> [EXERCISE OBJECTIVE]: What is needed is an exact copy of every entry.
'''
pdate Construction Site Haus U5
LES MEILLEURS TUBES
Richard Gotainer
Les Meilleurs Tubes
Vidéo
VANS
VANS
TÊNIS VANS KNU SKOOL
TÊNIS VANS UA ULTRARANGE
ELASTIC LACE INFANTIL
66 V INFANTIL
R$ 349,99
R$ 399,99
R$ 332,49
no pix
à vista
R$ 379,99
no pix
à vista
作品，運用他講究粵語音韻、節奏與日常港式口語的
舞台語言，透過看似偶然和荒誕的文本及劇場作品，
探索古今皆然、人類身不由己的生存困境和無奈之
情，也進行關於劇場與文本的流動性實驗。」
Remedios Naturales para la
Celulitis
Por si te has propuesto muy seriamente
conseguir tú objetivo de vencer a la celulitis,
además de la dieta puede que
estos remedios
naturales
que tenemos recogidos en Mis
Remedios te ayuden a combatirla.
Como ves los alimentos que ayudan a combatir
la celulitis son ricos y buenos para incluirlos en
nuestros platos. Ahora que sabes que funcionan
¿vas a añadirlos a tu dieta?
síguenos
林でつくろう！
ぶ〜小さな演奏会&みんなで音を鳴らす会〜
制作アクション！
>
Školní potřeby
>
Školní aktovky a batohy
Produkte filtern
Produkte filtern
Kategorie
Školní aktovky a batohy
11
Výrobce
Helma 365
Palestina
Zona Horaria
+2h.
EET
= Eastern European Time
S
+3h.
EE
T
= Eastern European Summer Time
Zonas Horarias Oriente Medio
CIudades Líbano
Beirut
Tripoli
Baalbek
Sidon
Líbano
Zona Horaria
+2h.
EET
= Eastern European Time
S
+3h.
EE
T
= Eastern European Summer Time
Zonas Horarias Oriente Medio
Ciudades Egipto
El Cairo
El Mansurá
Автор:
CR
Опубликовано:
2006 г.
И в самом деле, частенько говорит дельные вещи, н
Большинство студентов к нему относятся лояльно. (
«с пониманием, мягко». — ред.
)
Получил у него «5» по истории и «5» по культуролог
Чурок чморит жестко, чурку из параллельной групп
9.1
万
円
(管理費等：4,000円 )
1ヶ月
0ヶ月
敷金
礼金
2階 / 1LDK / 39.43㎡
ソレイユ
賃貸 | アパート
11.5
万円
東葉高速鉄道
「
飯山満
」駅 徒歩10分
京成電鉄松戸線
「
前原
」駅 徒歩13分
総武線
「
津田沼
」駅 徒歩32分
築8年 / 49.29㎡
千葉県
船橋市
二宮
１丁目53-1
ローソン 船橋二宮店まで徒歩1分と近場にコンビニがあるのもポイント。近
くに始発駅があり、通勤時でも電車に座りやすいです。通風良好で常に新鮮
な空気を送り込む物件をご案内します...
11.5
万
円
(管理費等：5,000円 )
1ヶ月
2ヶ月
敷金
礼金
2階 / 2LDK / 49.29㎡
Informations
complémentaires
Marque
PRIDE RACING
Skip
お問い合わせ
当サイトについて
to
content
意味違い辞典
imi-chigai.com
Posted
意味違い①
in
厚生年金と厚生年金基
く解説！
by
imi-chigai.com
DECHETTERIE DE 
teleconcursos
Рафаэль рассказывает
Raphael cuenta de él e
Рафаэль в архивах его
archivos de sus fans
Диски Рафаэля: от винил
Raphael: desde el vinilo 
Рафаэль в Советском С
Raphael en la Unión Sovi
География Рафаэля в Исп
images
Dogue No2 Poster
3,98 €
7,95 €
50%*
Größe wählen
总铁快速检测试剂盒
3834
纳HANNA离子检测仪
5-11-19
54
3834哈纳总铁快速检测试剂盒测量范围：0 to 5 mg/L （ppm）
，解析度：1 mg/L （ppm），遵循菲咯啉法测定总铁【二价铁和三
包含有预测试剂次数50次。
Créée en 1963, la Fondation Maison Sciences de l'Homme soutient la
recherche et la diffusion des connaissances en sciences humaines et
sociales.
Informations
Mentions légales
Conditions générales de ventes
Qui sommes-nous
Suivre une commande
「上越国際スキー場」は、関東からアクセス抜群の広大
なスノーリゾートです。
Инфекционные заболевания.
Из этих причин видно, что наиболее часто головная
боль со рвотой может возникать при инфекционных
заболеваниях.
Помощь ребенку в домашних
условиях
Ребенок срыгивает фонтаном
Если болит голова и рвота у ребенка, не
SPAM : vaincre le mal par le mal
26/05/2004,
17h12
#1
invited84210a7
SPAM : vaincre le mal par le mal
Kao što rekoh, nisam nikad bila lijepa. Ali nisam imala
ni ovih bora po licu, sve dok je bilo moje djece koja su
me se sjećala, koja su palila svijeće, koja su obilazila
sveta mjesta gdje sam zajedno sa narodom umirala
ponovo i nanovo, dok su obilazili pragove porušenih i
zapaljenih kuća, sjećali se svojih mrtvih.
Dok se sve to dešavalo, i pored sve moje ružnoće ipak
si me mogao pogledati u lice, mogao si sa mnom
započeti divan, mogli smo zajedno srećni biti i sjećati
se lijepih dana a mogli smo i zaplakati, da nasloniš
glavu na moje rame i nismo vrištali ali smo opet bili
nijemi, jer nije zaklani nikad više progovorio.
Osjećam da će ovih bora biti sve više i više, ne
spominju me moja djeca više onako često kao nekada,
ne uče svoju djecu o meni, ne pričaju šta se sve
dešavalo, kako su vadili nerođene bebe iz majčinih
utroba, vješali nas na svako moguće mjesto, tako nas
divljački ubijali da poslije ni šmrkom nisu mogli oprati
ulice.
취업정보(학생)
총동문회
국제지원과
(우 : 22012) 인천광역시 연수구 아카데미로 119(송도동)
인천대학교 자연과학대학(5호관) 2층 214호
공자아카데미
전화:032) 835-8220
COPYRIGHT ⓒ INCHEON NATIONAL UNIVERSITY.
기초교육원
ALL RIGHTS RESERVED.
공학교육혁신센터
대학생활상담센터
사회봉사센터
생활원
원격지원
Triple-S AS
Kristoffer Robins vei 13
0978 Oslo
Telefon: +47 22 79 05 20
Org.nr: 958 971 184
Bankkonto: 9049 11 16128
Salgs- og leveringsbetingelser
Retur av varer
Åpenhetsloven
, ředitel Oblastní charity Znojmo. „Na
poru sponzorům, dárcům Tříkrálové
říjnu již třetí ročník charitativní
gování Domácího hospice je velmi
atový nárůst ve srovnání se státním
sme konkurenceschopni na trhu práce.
'''
> [RESULT OF THE TASK]:
pdate Construction Site Haus U5
LES MEILLEURS TUBES
Richard Gotainer
Les Meilleurs Tubes
Vidéo
VANS
VANS
TÊNIS VANS KNU SKOOL
TÊNIS VANS UA ULTRARANGE
ELASTIC LACE INFANTIL
66 V INFANTIL
R$ 349,99
R$ 399,99
R$ 332,49
no pix
à vista
R$ 379,99
no pix
à vista
作品，運用他講究粵語音韻、節奏與日常港式口語的
舞台語言，透過看似偶然和荒誕的文本及劇場作品，
探索古今皆然、人類身不由己的生存困境和無奈之
情，也進行關於劇場與文本的流動性實驗。」
Remedios Naturales para la
Celulitis
Por si te has propuesto muy seriamente
conseguir tú objetivo de vencer a la celulitis,
además de la dieta puede que
estos remedios
naturales
que tenemos recogidos en Mis
Remedios te ayuden a combatirla.
Como ves los alimentos que ayudan a combatir
la celulitis son ricos y buenos para incluirlos en
nuestros platos. Ahora que sabes que funcionan
¿vas a añadirlos a tu dieta?
síguenos
林でつくろう！
ぶ〜小さな演奏会&みんなで音を鳴らす会〜
制作アクション！
>
Školní potřeby
>
Školní aktovky a batohy
Produkte filtern
Produkte filtern
Kategorie
Školní aktovky a batohy
11
Výrobce
Helma 365
Palestina
Zona Horaria
+2h.
EET
= Eastern European Time
S
+3h.
EE
T
= Eastern European Summer Time
Zonas Horarias Oriente Medio
CIudades Líbano
Beirut
Tripoli
Baalbek
Sidon
Líbano
Zona Horaria
+2h.
EET
= Eastern European Time
S
+3h.
EE
T
= Eastern European Summer Time
Zonas Horarias Oriente Medio
Ciudades Egipto
El Cairo
El Mansurá
Автор:
CR
Опубликовано:
2006 г.
И в самом деле, частенько говорит дельные вещи, н
Большинство студентов к нему относятся лояльно. (
«с пониманием, мягко». — ред.
)
Получил у него «5» по истории и «5» по культуролог
Чурок чморит жестко, чурку из параллельной групп
9.1
万
円
(管理費等：4,000円 )
1ヶ月
0ヶ月
敷金
礼金
2階 / 1LDK / 39.43㎡
ソレイユ
賃貸 | アパート
11.5
万円
東葉高速鉄道
「
飯山満
」駅 徒歩10分
京成電鉄松戸線
「
前原
」駅 徒歩13分
総武線
「
津田沼
」駅 徒歩32分
築8年 / 49.29㎡
千葉県
船橋市
二宮
１丁目53-1
ローソン 船橋二宮店まで徒歩1分と近場にコンビニがあるのもポイント。近
くに始発駅があり、通勤時でも電車に座りやすいです。通風良好で常に新鮮
な空気を送り込む物件をご案内します...
11.5
万
円
(管理費等：5,000円 )
1ヶ月
2ヶ月
敷金
礼金
2階 / 2LDK / 49.29㎡
Informations
complémentaires
Marque
PRIDE RACING
Skip
お問い合わせ
当サイトについて
to
content
意味違い辞典
imi-chigai.com
Posted
意味違い①
in
厚生年金と厚生年金基
く解説！
by
imi-chigai.com
DECHETTERIE DE 
teleconcursos
Рафаэль рассказывает
Raphael cuenta de él e
Рафаэль в архивах его
archivos de sus fans
Диски Рафаэля: от винил
Raphael: desde el vinilo 
Рафаэль в Советском С
Raphael en la Unión Sovi
География Рафаэля в Исп
images
Dogue No2 Poster
3,98 €
7,95 €
50%*
Größe wählen
总铁快速检测试剂盒
3834
纳HANNA离子检测仪
5-11-19
54
3834哈纳总铁快速检测试剂盒测量范围：0 to 5 mg/L （ppm）
，解析度：1 mg/L （ppm），遵循菲咯啉法测定总铁【二价铁和三
包含有预测试剂次数50次。
Créée en 1963, la Fondation Maison Sciences de l'Homme soutient la
recherche et la diffusion des connaissances en sciences humaines et
sociales.
Informations
Mentions légales
Conditions générales de ventes
Qui sommes-nous
Suivre une commande
「上越国際スキー場」は、関東からアクセス抜群の広大
なスノーリゾートです。
Инфекционные заболевания.
Из этих причин видно, что наиболее часто головная
боль со рвотой может возникать при инфекционных
заболеваниях.
Помощь ребенку в домашних
условиях
Ребенок срыгивает фонтаном
Если болит голова и рвота у ребенка, не
SPAM : vaincre le mal par le mal
26/05/2004,
17h12
#1
invited84210a7
SPAM : vaincre le mal par le mal
Kao što rekoh, nisam nikad bila lijepa. Ali nisam imala
ni ovih bora po licu, sve dok je bilo moje djece koja su
me se sjećala, koja su palila svijeće, koja su obilazila
sveta mjesta gdje sam zajedno sa narodom umirala
ponovo i nanovo, dok su obilazili pragove porušenih i
zapaljenih kuća, sjećali se svojih mrtvih.
Dok se sve to dešavalo, i pored sve moje ružnoće ipak
si me mogao pogledati u lice, mogao si sa mnom
započeti divan, mogli smo zajedno srećni biti i sjećati
se lijepih dana a mogli smo i zaplakati, da nasloniš
glavu na moje rame i nismo vrištali ali smo opet bili
nijemi, jer nije zaklani nikad više progovorio.
Osjećam da će ovih bora biti sve više i više, ne
spominju me moja djeca više onako često kao nekada,
ne uče svoju djecu o meni, ne pričaju šta se sve
dešavalo, kako su vadili nerođene bebe iz majčinih
utroba, vješali nas na svako moguće mjesto, tako nas
divljački ubijali da poslije ni šmrkom nisu mogli oprati
ulice.
취업정보(학생)
총동문회
국제지원과
(우 : 22012) 인천광역시 연수구 아카데미로 119(송도동)
인천대학교 자연과학대학(5호관) 2층 214호
공자아카데미
전화:032) 835-8220
COPYRIGHT ⓒ INCHEON NATIONAL UNIVERSITY.
기초교육원
ALL RIGHTS RESERVED.
공학교육혁신센터
대학생활상담센터
사회봉사센터
생활원
원격지원
Triple-S AS
Kristoffer Robins vei 13
0978 Oslo
Telefon: +47 22 79 05 20
Org.nr: 958 971 184
Bankkonto: 9049 11 16128
Salgs- og leveringsbetingelser
Retur av varer
Åpenhetsloven
, ředitel Oblastní charity Znojmo. „Na
poru sponzorům, dárcům Tříkrálové
říjnu již třetí ročník charitativní
gování Domácího hospice je velmi
atový nárůst ve srovnání se státním
sme konkurenceschopni na trhu práce.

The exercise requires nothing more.